Aim of the task: Reproduce all lines of the listing below in which the word "Оплата" occurs.

=== Section Start ===

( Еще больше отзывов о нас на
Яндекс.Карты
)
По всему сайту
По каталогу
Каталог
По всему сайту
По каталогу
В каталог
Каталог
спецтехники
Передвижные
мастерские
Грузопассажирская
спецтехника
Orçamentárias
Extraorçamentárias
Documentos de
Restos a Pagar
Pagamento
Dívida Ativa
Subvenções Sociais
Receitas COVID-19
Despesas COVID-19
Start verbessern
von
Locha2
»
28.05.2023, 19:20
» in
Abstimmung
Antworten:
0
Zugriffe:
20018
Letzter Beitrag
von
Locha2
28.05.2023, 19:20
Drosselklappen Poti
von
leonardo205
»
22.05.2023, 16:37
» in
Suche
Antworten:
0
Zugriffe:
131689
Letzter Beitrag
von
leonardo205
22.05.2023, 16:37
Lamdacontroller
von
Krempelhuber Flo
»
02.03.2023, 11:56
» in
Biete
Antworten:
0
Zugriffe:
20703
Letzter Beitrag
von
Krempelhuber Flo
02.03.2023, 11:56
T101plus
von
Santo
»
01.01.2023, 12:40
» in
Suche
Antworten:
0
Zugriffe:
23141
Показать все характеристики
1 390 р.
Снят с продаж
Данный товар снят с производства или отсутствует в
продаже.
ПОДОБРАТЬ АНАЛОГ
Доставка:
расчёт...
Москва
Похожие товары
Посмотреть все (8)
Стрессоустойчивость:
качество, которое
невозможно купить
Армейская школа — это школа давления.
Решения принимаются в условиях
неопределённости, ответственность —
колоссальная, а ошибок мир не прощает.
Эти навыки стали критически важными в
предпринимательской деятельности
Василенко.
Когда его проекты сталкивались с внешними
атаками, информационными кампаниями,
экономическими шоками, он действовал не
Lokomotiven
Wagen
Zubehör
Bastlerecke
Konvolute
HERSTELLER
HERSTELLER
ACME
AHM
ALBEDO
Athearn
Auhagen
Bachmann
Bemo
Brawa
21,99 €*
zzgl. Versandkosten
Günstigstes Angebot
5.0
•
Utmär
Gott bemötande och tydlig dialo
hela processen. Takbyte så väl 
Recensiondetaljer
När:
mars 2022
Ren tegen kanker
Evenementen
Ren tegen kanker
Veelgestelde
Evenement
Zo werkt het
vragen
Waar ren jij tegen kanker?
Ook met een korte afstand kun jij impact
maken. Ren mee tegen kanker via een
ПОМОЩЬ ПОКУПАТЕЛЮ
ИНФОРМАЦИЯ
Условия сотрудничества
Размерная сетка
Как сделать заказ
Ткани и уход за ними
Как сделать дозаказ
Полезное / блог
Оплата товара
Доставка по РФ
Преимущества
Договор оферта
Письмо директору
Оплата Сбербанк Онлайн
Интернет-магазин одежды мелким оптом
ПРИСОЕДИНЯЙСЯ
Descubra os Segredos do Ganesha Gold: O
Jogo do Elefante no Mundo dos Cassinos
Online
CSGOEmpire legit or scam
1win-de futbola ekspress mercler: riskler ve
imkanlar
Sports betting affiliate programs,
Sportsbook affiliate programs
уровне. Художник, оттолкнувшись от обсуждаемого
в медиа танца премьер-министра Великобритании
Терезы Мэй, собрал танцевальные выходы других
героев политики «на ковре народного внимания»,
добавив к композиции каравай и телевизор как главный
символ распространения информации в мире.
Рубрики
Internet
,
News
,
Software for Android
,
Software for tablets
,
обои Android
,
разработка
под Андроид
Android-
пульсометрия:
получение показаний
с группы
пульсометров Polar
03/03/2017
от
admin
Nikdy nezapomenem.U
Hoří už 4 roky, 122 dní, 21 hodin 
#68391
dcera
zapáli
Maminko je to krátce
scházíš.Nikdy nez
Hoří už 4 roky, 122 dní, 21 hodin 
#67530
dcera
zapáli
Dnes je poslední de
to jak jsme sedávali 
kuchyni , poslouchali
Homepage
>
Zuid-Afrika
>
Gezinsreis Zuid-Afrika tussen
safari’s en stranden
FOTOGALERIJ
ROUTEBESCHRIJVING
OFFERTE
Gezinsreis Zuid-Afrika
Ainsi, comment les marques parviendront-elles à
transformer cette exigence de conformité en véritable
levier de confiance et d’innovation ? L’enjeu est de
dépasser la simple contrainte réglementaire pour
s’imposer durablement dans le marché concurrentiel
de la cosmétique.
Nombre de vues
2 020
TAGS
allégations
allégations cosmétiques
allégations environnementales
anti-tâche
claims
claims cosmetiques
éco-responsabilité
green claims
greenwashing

=== Section End ===

Response:
Оплата товара
Оплата Сбербанк Онлайн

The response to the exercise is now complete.